WORK INSTRUCTION
The answer must be an exact copy of the records, with no pictures in it.

Collected data
-*-

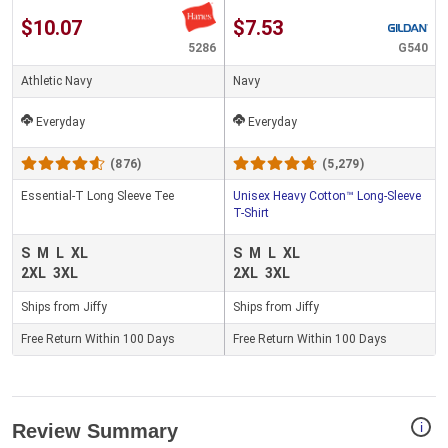
$10.07
$7.53
5286
G540
Athletic Navy
Navy
Everyday
Everyday
(876)
(5,279)
Essential-T Long Sleeve Tee
Unisex Heavy Cotton™ Long-Sleeve
T-Shirt
S
M
L
XL
S
M
L
XL
2XL
3XL
2XL
3XL
Ships from Jiffy
Ships from Jiffy
Free Return Within 100 Days
Free Return Within 100 Days
i
Review Summary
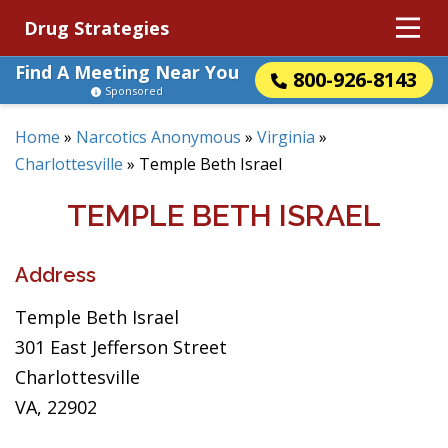
Drug Strategies
Find A Meeting Near You
800-926-8143
Sponsored
Home
»
Narcotics Anonymous
»
Virginia
»
Charlottesville
»
Temple Beth Israel
TEMPLE BETH ISRAEL
Address
Temple Beth Israel
301 East Jefferson Street
Charlottesville
VA, 22902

-*-

SOLUTION TO THIS TASK
$10.07
$7.53
5286
G540
Athletic Navy
Navy
Everyday
Everyday
(876)
(5,279)
Essential-T Long Sleeve Tee
Unisex Heavy Cotton™ Long-Sleeve
T-Shirt
S
M
L
XL
S
M
L
XL
2XL
3XL
2XL
3XL
Ships from Jiffy
Ships from Jiffy
Free Return Within 100 Days
Free Return Within 100 Days
i
Review Summary
Drug Strategies
Find A Meeting Near You
800-926-8143
Sponsored
Home
»
Narcotics Anonymous
»
Virginia
»
Charlottesville
»
Temple Beth Israel
TEMPLE BETH ISRAEL
Address
Temple Beth Israel
301 East Jefferson Street
Charlottesville
VA, 22902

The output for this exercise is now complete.